Average number of comments per post by hour:


[['09', 5.5777777777777775],
 ['13', 14.741176470588234],
 ['10', 13.440677966101696],
 ['14', 13.233644859813085],
 ['16', 16.796296296296298],
 ['23', 7.985294117647059],
 ['12', 9.41095890410959],
 ['17', 11.46],
 ['15', 38.5948275862069],
 ['21', 16.009174311926607],
 ['20', 21.525],
 ['02', 23.810344827586206],
 ['18', 13.20183486238532],
 ['03', 7.796296296296297],
 ['05', 10.08695652173913],
 ['19', 10.8],
 ['01', 11.383333333333333],
 ['22', 6.746478873239437],
 ['08', 10.25],
 ['04', 7.170212765957447],
 ['00', 8.127272727272727],
 ['06', 9.022727272727273],
 ['07', 7.852941176470588],
 ['11', 11.051724137931034]]

In [71]:
swap_avg_by_hour = []
for row in avg_by_hour:
    swap_avg_by_hour.append([row[1], row[0]]) # interchanging rows and columns for sorting
    
swap_avg_by_hour  

[[5.5777777777777775, '09'],
 [14.741176470588234, '13'],
 [13.440677966101696, '10'],
 [13.233644859813085, '14'],
 [16.796296296296298, '16'],
 [7.985294117647059, '23'],
 [9.41095890410959, '12'],
 [11.46, '17'],
 [38.5948275862069, '15'],
 [16.009174311926607, '21'],
 [21.525, '20'],
 [23.810344827586206, '02'],
 [13.20183486238532, '18'],
 [7.796296296296297, '03'],
 [10.08695652173913, '05'],
 [10.8, '19'],
 [11.383333333333333, '01'],
 [6.746478873239437, '22'],
 [10.25, '08'],
 [7.170212765957447, '04'],
 [8.127272727272727, '00'],
 [9.022727272727273, '06'],
 [7.852941176470588, '07'],
 [11.051724137931034, '11']]

Above, the columns are swapped for 'avg_by_hour' so that number of comments becomes the first element to make sure that the sort is by the highest number of comments.

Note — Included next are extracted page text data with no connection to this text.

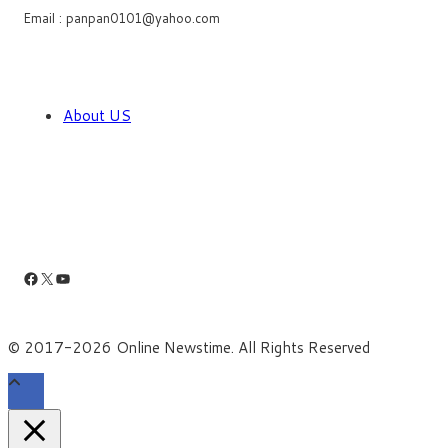
Email : panpan0101@yahoo.com
About US
Facebook
X
YouTube
© 2017-2026 Online Newstime. All Rights Reserved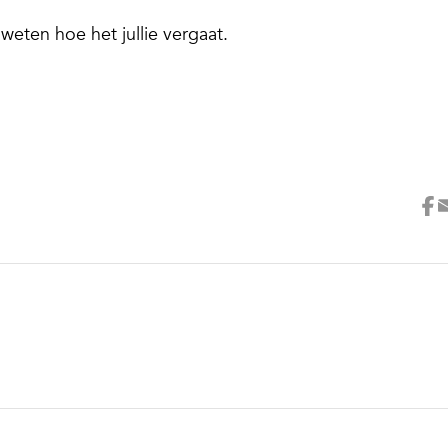
 weten hoe het jullie vergaat.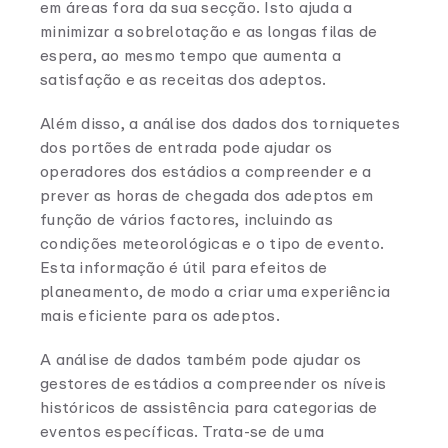
em áreas fora da sua secção. Isto ajuda a
minimizar a sobrelotação e as longas filas de
espera, ao mesmo tempo que aumenta a
satisfação e as receitas dos adeptos.
Além disso, a análise dos dados dos torniquetes
dos portões de entrada pode ajudar os
operadores dos estádios a compreender e a
prever as horas de chegada dos adeptos em
função de vários factores, incluindo as
condições meteorológicas e o tipo de evento.
Esta informação é útil para efeitos de
planeamento, de modo a criar uma experiência
mais eficiente para os adeptos.
A análise de dados também pode ajudar os
gestores de estádios a compreender os níveis
históricos de assistência para categorias de
eventos específicas. Trata-se de uma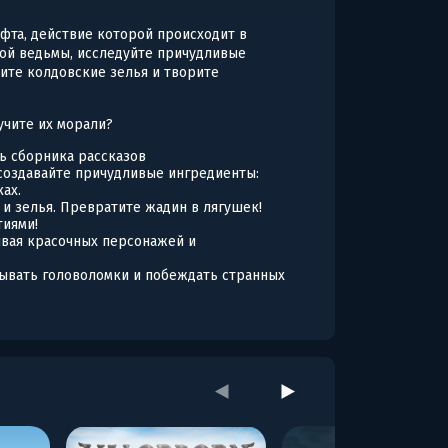
фта, действие которой происходит в
сной ведьмы, исследуйте причудливые
рите колдовские зелья и творите
аучите их морали?
 сборника рассказов
создавайте причудливые ингредиенты:
ках.
и зелья. Превратите жадин в лягушек!
тиями!
ывая красочных персонажей и
дывать головоломки и побеждать странных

Then utilizing the 'sorted()' function to do the sorting as shown below:

In [72]:
sorted_swap = sorted(swap_avg_by_hour, reverse = True) 
sorted_swap

[[38.5948275862069, '15'],
 [23.810344827586206, '02'],
 [21.525, '20'],
 [16.796296296296298, '16'],
 [16.009174311926607, '21'],
 [14.741176470588234, '13'],
 [13.440677966101696, '10'],
 [13.233644859813085, '14'],
 [13.20183486238532, '18'],
 [11.46, '17'],
 [11.383333333333333, '01'],
 [11.051724137931034, '11'],
 [10.8, '19'],
 [10.25, '08'],
 [10.08695652173913, '05'],
 [9.41095890410959, '12'],
 [9.022727272727273, '06'],
 [8.127272727272727, '00'],
 [7.985294117647059, '23'],
 [7.852941176470588, '07'],
 [7.796296296296297, '03'],
 [7.170212765957447, '04'],
 [6.746478873239437, '22'],
 [5.5777777777777775, '09']]

In [73]:
print('Top 5 Hours for Ask Posts Comments\n')

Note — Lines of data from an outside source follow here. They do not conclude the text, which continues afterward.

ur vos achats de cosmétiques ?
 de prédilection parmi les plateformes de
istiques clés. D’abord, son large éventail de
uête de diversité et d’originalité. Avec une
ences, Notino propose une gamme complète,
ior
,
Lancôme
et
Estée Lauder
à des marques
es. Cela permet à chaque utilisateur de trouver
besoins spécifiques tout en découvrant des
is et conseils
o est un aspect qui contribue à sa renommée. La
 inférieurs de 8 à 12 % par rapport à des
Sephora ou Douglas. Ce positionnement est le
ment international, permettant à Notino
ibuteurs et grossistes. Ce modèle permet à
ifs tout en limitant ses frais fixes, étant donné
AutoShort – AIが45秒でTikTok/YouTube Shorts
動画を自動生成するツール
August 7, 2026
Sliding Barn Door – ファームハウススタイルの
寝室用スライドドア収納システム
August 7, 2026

for row in sorted_swap[:5]:
    avg_comment = row[0]
    hr = row[1]
    hr_dt = dt.datetime.strptime(hr,'%H')
    hr_final = hr_dt.strftime('%H')
    print('{}: {:.2f} average comments per post.'.format(hr_final, avg_comment))

Top 5 Hours for Ask Posts Comments

15: 38.59 average comments per post.
02: 23.81 average comments per post.
20: 21.52 average comments per post.
16: 16.80 average comments per post.
21: 16.01 average comments per post.


Thus from the above findings, it has been shown that __15:00 has the highest average comments per post__ (with 38.59 average comments per post) and that any __post made between 15:00 and 21:00 will have higher chanceof receiving more comments.__

<a id="conclusion"></a>
# Conclusion

In conclusion, this project answers two questions:

__1. Do 'Ask HN' or 'Show HN' receive more comments on average?__
> From the analysis, 'Ask HN' posts generate more comments with an average of 14 comments per post while 'Show HN' posts have an average of 10 comments per post.

__2. Do posts created at a certain time receive more comments on average?__
> The best hour with average number of comments is 15:00 or 16:00 WAT. Thus, it is the best time for users to create 'Ask HN' posts to have more comments.